Sink or Toilet Clogged and Plunger Not Working?
Have you run into a clog, but are unsure of whether you should fix it yourself or call a plumber? Some clogs can be fixed with easy do-it-yourself style methods, while others will require some tools, and still others will require a professional touch. Today we will touch on a few of the more common types of bathroom clogs and how they are rectified. We will introduce some unclogging methods that can be done by a layman with no knowledge of plumbing, and let you know when a clog might be out of your hands.
There are a couple of variables at play when determining whether you can unclog a toilet yourself or not. The first is the location of the clog. If it is too far down the drain pipe, the only choices may be to use an augur (which most homeowners don’t have – you can rent one or buy one at a hardware store) or to call a plumber and get them to hydro jet your system. The second variable is the composition of the actual clog. If it’s too densely packed, or a single large piece (for instance you somehow got an entire turkey stuck in your kitchen sink drain) then no amount of DIY unclogging is going to work and it’s recommended to hire someone to unclog your toilet.
Clearing Sink Clogs
If the clog is in a sink, there are three general locations that it can be in: above the trap, in the trap, or past the trap. If you do not know what a trap is, it’s the curved arm of the drain pipe that comes directly out of an appliance. This “traps” some water in it to keep gases, rodents, and other Bad Things from coming back up out of your drains.
A sink clog above or within the trap is usually a DIY unclogging scenario.
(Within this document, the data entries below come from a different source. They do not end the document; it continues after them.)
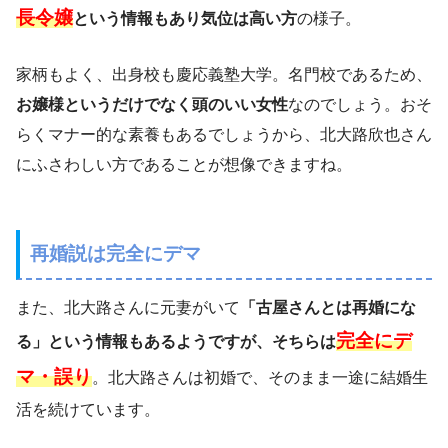
長令嬢
という情報もあり気位は高い方
の様子。
家柄もよく、出身校も慶応義塾大学。名門校であるため、
お嬢様というだけでなく頭のいい女性
なのでしょう。おそ
らくマナー的な素養もあるでしょうから、北大路欣也さん
にふさわしい方であることが想像できますね。
再婚説は完全にデマ
また、北大路さんに元妻がいて
「古屋さんとは再婚にな
完全にデ
る」という情報もあるようですが、そちらは
マ・誤り
。北大路さんは初婚で、そのまま一途に結婚生
活を続けています。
For an above-the-trap situation, you should start by removing the drain stopper. Once this is removed, you can usually access the clog directly, by using something like a Zip-It, or even a bent coat hangar. The general idea is the catch the clog from the bottom and pull it up out of the drain.
If the clog is within the trap, you will probably need to open up the trap. They are usually held together with a nut that can be turned with channel-lock pliers. Open it up, remove the clog, and while you are down there maybe hit the whole area with a wire brush to clean it out.
For a clog that is past the trap, if it’s too far to reach, you will need to call a plumber or rent an augur to snake out the drain. There are many types of augurs available, from simple hand-worked augurs to mechanically operated units. Choose the one that fits your budget (most places will let you rent the tools) and bring it to your clogged drain. You can either go in from the drain hole, the trap, or maybe even the clean-out on your main drain if the clog has formed that far down.
Toilet Clogs and Other Methods
Toilet clogs are much the same, except that they are usually messy situations that most people will call a plumber for anyway. Snakes are usually used in this situation, and going in through the toilet drain can even give you access to snake out the entire main drain of the house, if the augur is long and strong enough. If you buy an augur, keep in mind that it’s a good idea to use separate augurs for toilets and sinks. This probably doesn’t need much more explanation.
There are some other methods you may try. One that works in clogs that aren’t too far in is to pour a mixture of one part vinegar, one part baking soda into the drain and let the fizzing action clear it out for you. This one simple method may actually save you some money some day, if you employ it in the right situations. Remember that the mixture is going to expand and fizz violently, so don’t pour too much down the drain.